Hari-hari berlalu, dan Primrose masih terjebak di tempat yang sama. Aiden tidak pernah datang lagi setelah malam itu. Seolah ia menghilang ditelan bumi.
Tapi Primrose tak lagi peduli. Ia sudah terlalu lelah untuk berharap.
Matanya menatap kosong ke luar jendela, melihat langit yang mulai menggelap. Senja menjatuhkan cahaya keemasan ke dalam kamarnya, tetapi itu tidak membawa kehangatan sedikit pun.
Dalam hening, Primrose hanya bisa bertanya-tanya, apa lagi yang tersisa untuknya? Untuk apa ia berada di sini?
Pintu kamar tiba-tiba terbuka, membuyarkan lamunannya. Primrose menoleh, dan sejenak jantungnya berdebar.
Apakah Aiden akhirnya datang?
Namun, harapannya segera pupus saat melihat sosok yang berdiri di ambang pintu.
Amber Reeves.
Tatapan wanita itu dingin dan penuh ketidaksabaran saat melangkah masuk.
“Jadi, kau masih di sini juga,” katanya, suara sinisnya memenuhi ruangan.
Primrose tidak menjawab. Ia terlalu lelah untuk bertengkar, tetapi Amber tidak membutuhkan jawaban untuk terus berbicara.
“Kau benar-benar menyedihkan, Primrose. Begitu lemah dan merepotkan!”
Wanita itu mendekat, menatapnya dari atas dengan sorot mata menghina.
“Aku tak habis pikir mengapa keluarga Reeves harus terus mengurusmu. Kau tahu berapa banyak uang yang dihabiskan untuk pengobatanmu? Kau pikir kau pantas mendapatkan itu?”
Primrose menundukkan kepala. Kata-kata itu bagai pisau yang mengiris sisa-sisa harga dirinya yang sudah hampir habis. Tapi Amber tidak berhenti di situ.
“Kau bilang kau akan pergi, kan? Lalu mana buktinya? Nyatanya, kau masih di sini!” cecar wanita tua itu. “Kau pikir dengan mencoba bunuh diri, kau akan mendapatkan simpati? Kau pikir cara murahan seperti itu akan membuatmu diterima di keluarga Reeves?”
Primrose merasakan sesak di dadanya, matanya memanas. Ia menggigit bibir, berusaha menahan tangis yang mengancam jatuh.
Napasnya berat, tapi ia memaksakan diri untuk berbicara, meski suaranya terdengar serak dan lemah.

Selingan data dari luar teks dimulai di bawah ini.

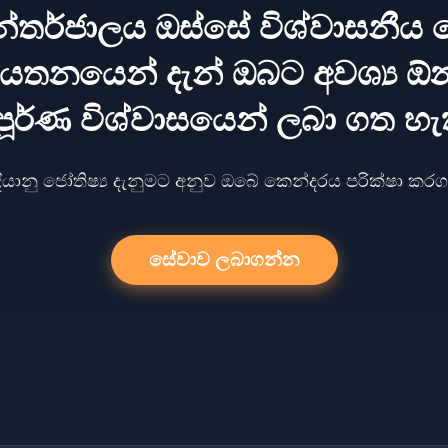
න්තර්ජාලය ඔස්සේ විශ්වාසනීය ජ
තනයෙන් දැන් ඔබට අවශ්‍ය ඕ
පූර්ණ විශ්වාසයෙන් ලබා ගත හැ
දියානු ජෝතිෂ්‍ය දැනුමට අනුව ඔබේ කෙන්දරය පරික්ෂා කර
සේවාව ලබාගන්න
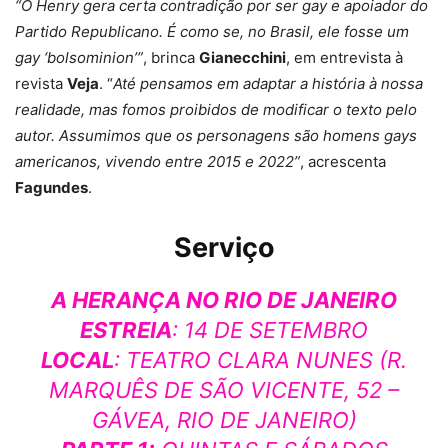
“O Henry gera certa contradição por ser gay e apoiador do
Partido Republicano. É como se, no Brasil, ele fosse um
gay ‘bolsominion’”
, brinca
Gianecchini
, em entrevista à
revista
Veja
. “
Até pensamos em adaptar a história à nossa
realidade, mas fomos proibidos de modificar o texto pelo
autor. Assumimos que os personagens são homens gays
americanos, vivendo entre 2015 e 2022”
, acrescenta
Fagundes
.
Serviço
A HERANÇA NO RIO DE JANEIRO
ESTREIA
: 14 DE SETEMBRO
LOCAL
: TEATRO CLARA NUNES (R.
MARQUÊS DE SÃO VICENTE, 52 –
GÁVEA, RIO DE JANEIRO)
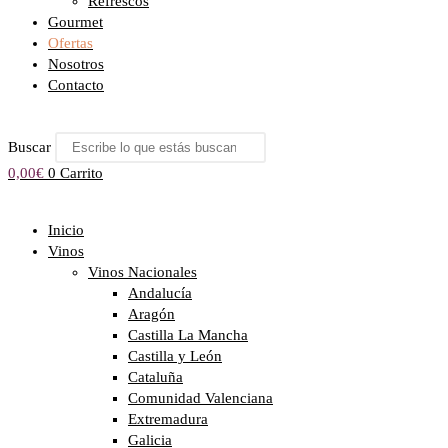
Refrescos
Gourmet
Ofertas
Nosotros
Contacto
Buscar
0,00
€
0
Carrito
Inicio
Vinos
Vinos Nacionales
Andalucía
Aragón
Castilla La Mancha
Castilla y León
Cataluña
Comunidad Valenciana
Extremadura
Galicia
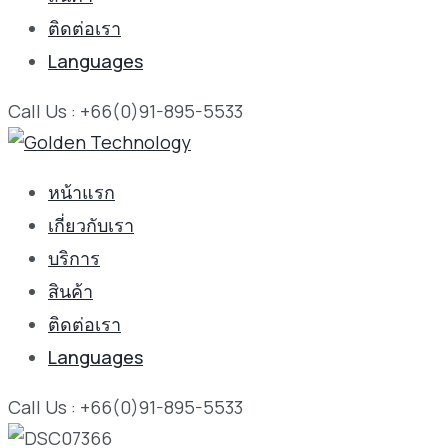
ติดต่อเรา
Languages
Call Us : +66(0)91-895-5533
หน้าแรก
เกี่ยวกับเรา
บริการ
สินค้า
ติดต่อเรา
Languages
Call Us : +66(0)91-895-5533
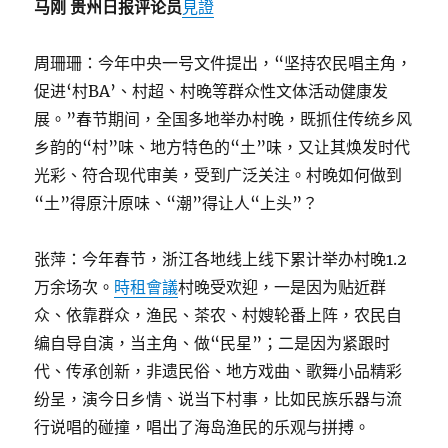
马刚 贵州日报评论员
見證
周珊珊：今年中央一号文件提出，“坚持农民唱主角，
促进‘村BA’、村超、村晚等群众性文体活动健康发
展。”春节期间，全国多地举办村晚，既抓住传统乡风
乡韵的“村”味、地方特色的“土”味，又让其焕发时代
光彩、符合现代审美，受到广泛关注。村晚如何做到
“土”得原汁原味、“潮”得让人“上头”？
张萍：今年春节，浙江各地线上线下累计举办村晚1.2
万余场次。
時租會議
村晚受欢迎，一是因为贴近群
众、依靠群众，渔民、茶农、村嫂轮番上阵，农民自
编自导自演，当主角、做“民星”；二是因为紧跟时
代、传承创新，非遗民俗、地方戏曲、歌舞小品精彩
纷呈，演今日乡情、说当下村事，比如民族乐器与流
行说唱的碰撞，唱出了海岛渔民的乐观与拼搏。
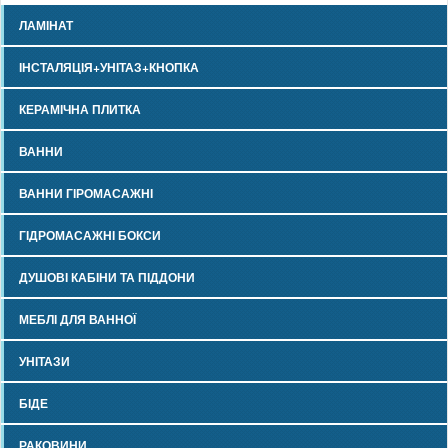
ЛАМІНАТ
ІНСТАЛЯЦІЯ+УНІТАЗ+КНОПКА
КЕРАМІЧНА ПЛИТКА
ВАННИ
ВАННИ ГІРОМАСАЖНІ
ГІДРОМАСАЖНІ БОКСИ
ДУШОВІ КАБІНИ ТА ПІДДОНИ
МЕБЛІ ДЛЯ ВАННОЇ
УНІТАЗИ
БІДЕ
РАКОВИНИ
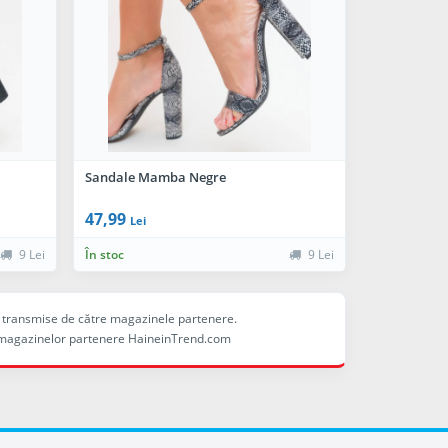
Sandale Mamba Negre
47,99
Lei
9 Lei
În stoc
9 Lei
ele transmise de către magazinele partenere.
ina magazinelor partenere HaineinTrend.com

“Aku juga tidak ingin berada di sini... tapi Aiden-lah yang menyelamatkanku. Kalau Ibu ingin menyalahkan seseorang, salahkan anak Ibu. Bukan aku.”
Amber membelalak, wajahnya memerah karena amarah. “Kau benar-benar tidak tahu diri! Kau tidak pantas menyebut nama Aiden. Jangan pernah berpikir kau punya tempat di hatinya!”
Primrose tersenyum pahit.
Tempat di hati Aiden? Itu terdengar seperti mimpi yang bahkan tidak bisa ia bayangkan.

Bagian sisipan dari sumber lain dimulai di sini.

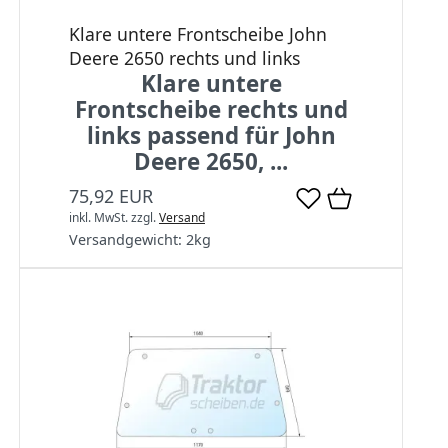
Klare untere Frontscheibe John
Deere 2650 rechts und links
Klare untere
Frontscheibe rechts und
links passend für John
Deere 2650, ...
75,92 EUR
inkl. MwSt.
zzgl.
Versand
Versandgewicht:
2
kg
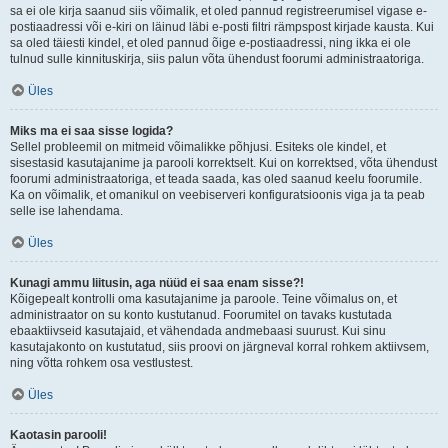
sa ei ole kirja saanud siis võimalik, et oled pannud registreerumisel vigase e-
postiaadressi või e-kiri on läinud läbi e-posti filtri rämpspost kirjade kausta. Kui
sa oled täiesti kindel, et oled pannud õige e-postiaadressi, ning ikka ei ole
tulnud sulle kinnituskirja, siis palun võta ühendust foorumi administraatoriga.
Üles
Miks ma ei saa sisse logida?
Sellel probleemil on mitmeid võimalikke põhjusi. Esiteks ole kindel, et
sisestasid kasutajanime ja parooli korrektselt. Kui on korrektsed, võta ühendust
foorumi administraatoriga, et teada saada, kas oled saanud keelu foorumile.
Ka on võimalik, et omanikul on veebiserveri konfiguratsioonis viga ja ta peab
selle ise lahendama.
Üles
Kunagi ammu liitusin, aga nüüd ei saa enam sisse?!
Kõigepealt kontrolli oma kasutajanime ja paroole. Teine võimalus on, et
administraator on su konto kustutanud. Foorumitel on tavaks kustutada
ebaaktiivseid kasutajaid, et vähendada andmebaasi suurust. Kui sinu
kasutajakonto on kustutatud, siis proovi on järgneval korral rohkem aktiivsem,
ning võtta rohkem osa vestlustest.
Üles
Kaotasin parooli!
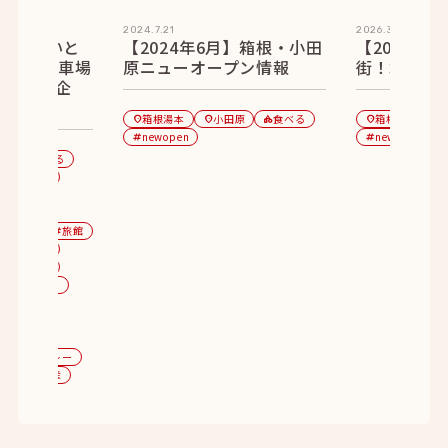
2024.7.21
2026.3.19
】知らないと
【2024年6月】箱根・小田
【2026年
で無料駐車場
原ニューオープン情報
街！箱根湯
0選［PR企
箱根湯本
小田原
食べる
箱根湯本
location_on
location_on
category
location_on
category
newopen
newopen
tag
tag
選
食べる
category
イベント
tag
pen
帰り温泉
ーキング
旅館
tag
富士山
tag
子連れ
tag
キャンペーン
タリアン
老舗
tag
名物
g
フェ
カレー
tag
ン
お土産
tag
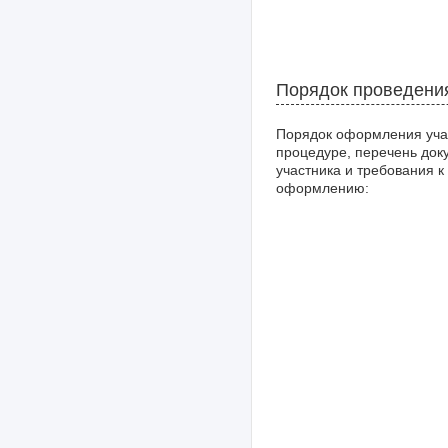
Порядок проведени
Порядок оформления уча
процедуре, перечень док
участника и требования к
оформлению:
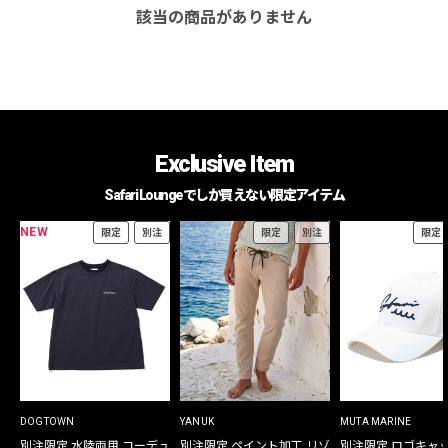
該当の商品がありません
Exclusive Item
Safari Loungeでしか買えない限定アイテム
NEW
限定
別注
限定
別注
限定
DOGTOWN
YANUK
MUTA MARINE
別注限定 水陸両用 コーデュ
別注限定 ペイント加工 リゾ
別注限定 ロゴキャ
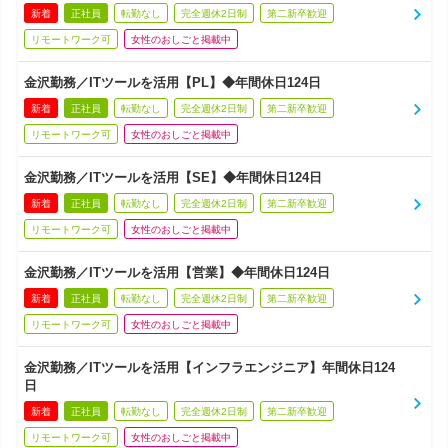
新着
正社員
転勤なし
完全週休2日制
第二新卒歓迎
リモートワーク可
女性のおしごと掲載中
金沢勤務／ITツールを活用【PL】◆年間休日124日
新着
正社員
転勤なし
完全週休2日制
第二新卒歓迎
リモートワーク可
女性のおしごと掲載中
金沢勤務／ITツールを活用【SE】◆年間休日124日
新着
正社員
転勤なし
完全週休2日制
第二新卒歓迎
リモートワーク可
女性のおしごと掲載中
金沢勤務／ITツールを活用【営業】◆年間休日124日
新着
正社員
転勤なし
完全週休2日制
第二新卒歓迎
リモートワーク可
女性のおしごと掲載中
金沢勤務／ITツールを活用【インフラエンジニア】年間休日124
日
新着
正社員
転勤なし
完全週休2日制
第二新卒歓迎
リモートワーク可
女性のおしごと掲載中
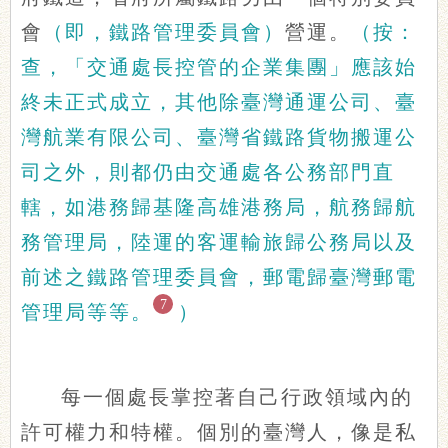
會
（即，鐵路管理委員會）
營運。
（按：
查，「交通處長控管的企業集團」應該始
終未正式成立，其他除臺灣通運公司、臺
灣航業有限公司、臺灣省鐵路貨物搬運公
司之外，則都仍由交通處各公務部門直
轄，如港務歸基隆高雄港務局，航務歸航
務管理局，陸運的客運輸旅歸公務局以及
前述之鐵路管理委員會，郵電歸臺灣郵電
7
管理局等等。
）
每一個處長掌控著自己行政領域內的
許可權力和特權。個別的臺灣人，像是私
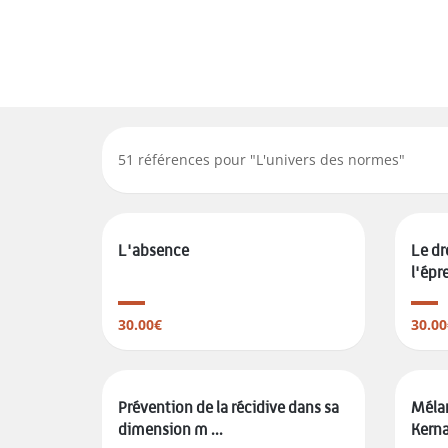
51
références pour "
L'univers des normes
"
L'absence
Le dr
l'épr
30.00€
30.00
Prévention de la récidive dans sa
Mélan
dimension m ...
Kern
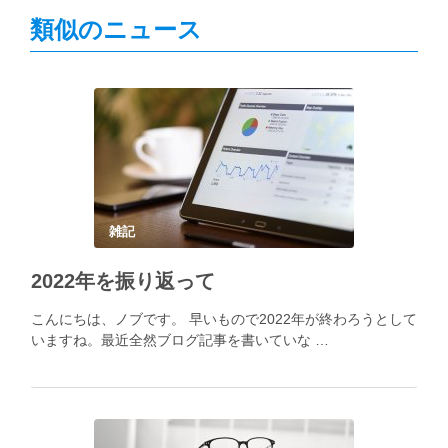
類似のニュース
雑記
2022年を振り返って
こんにちは、ノブです。 早いもので2022年が終わろうとして
いますね。最近全然ブログ記事を書いていな …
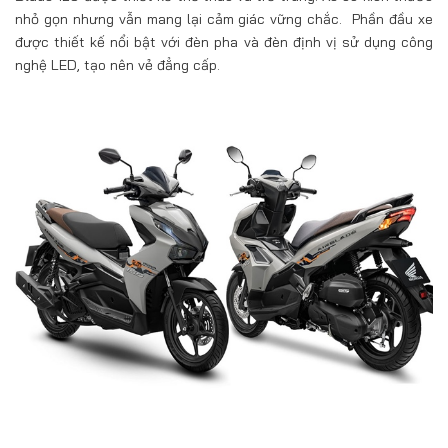
nhỏ gọn nhưng vẫn mang lại cảm giác vững chắc. Phần đầu xe
được thiết kế nổi bật với đèn pha và đèn định vị sử dụng công
nghệ LED, tạo nên vẻ đẳng cấp.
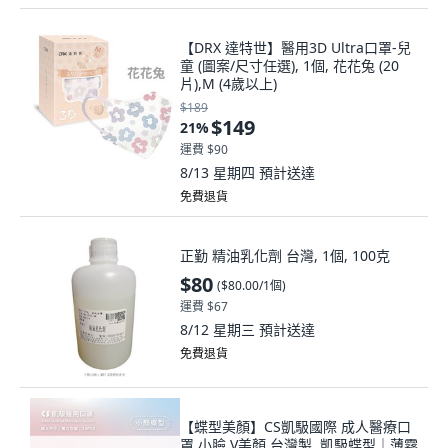
【DRX 達特世】醫用3D Ultra口罩-兒
童 (圖案/尺寸任選), 1個, 花花兔 (20
片),M (4歲以上)
$189
$149
21
%
運費 $90
8/13 星期四
預計送達
免費退貨
正勤 精油乳化劑 台灣, 1個, 100克
$80
(
$80.00/1個
)
運費 $67
8/12 星期三
預計送達
免費退貨
【蝶型美顏】CS凱馺國際 成人醫療口
罩 小臉 V美顏 台灣製, 凱馺蝶型｜薄霧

“Aku tidak pernah menginginkannya,” lirihnya, tapi masih bisa didengar oleh Amber.
Wanita itu menatapnya dengan jijik sebelum berdecak kesal. “Kalau kau tidak segera pergi, aku sendiri yang akan menyeretmu pergi dari hidup kami!”
Primrose menatap Amber lemah, tapi ia masih berusaha mengeluarkan suaranya. “Aiden yang tidak membiarkanku pergi.”

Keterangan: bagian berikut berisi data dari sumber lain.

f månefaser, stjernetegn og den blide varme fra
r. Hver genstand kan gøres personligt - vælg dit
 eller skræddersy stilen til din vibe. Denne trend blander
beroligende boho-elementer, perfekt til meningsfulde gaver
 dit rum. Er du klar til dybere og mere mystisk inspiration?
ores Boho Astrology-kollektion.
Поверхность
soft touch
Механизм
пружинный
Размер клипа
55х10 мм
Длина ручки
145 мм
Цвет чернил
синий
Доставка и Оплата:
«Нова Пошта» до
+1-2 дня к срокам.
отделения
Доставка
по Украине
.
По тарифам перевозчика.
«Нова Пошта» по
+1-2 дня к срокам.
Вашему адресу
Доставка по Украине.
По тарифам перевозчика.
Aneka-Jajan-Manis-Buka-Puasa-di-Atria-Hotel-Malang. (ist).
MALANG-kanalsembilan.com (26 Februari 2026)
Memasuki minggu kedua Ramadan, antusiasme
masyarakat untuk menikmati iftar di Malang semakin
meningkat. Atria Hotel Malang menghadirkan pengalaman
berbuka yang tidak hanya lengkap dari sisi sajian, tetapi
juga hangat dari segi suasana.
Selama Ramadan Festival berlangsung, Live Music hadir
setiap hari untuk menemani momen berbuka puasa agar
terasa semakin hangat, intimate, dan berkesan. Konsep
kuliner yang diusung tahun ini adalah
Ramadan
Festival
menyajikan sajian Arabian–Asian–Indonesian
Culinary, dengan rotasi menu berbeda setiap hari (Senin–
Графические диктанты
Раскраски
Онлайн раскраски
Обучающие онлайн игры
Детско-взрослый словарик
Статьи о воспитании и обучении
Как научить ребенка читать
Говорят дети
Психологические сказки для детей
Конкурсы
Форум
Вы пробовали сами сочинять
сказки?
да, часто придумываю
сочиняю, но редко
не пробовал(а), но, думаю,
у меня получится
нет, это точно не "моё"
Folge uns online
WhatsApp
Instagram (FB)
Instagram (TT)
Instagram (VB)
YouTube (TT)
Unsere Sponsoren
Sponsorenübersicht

Amber tertawa sinis. Ia menatap Primrose seolah ada yang salah dengan otaknya.
“Kau sudah gila kalau berpikir Aiden menginginkanmu.”
Primrose menghela napas berat. “Aku sudah meminta cerai, Bu... tapi dia menolak.”
Amber tampak terkejut selama beberapa detik, tetapi ia dengan cepat menguasai dirinya.
“Kau benar-benar sudah gila ya? Apa kau pikir aku akan tertipu begitu saja? Jangan bodoh! Kau tidak akan bisa menipuku.”
Setelah menumpahkan amarahnya, Amber berbalik dan pergi, membanting pintu di belakangnya.
Primrose tetap diam, matanya terpaku pada tempat wanita itu berdiri beberapa detik yang lalu.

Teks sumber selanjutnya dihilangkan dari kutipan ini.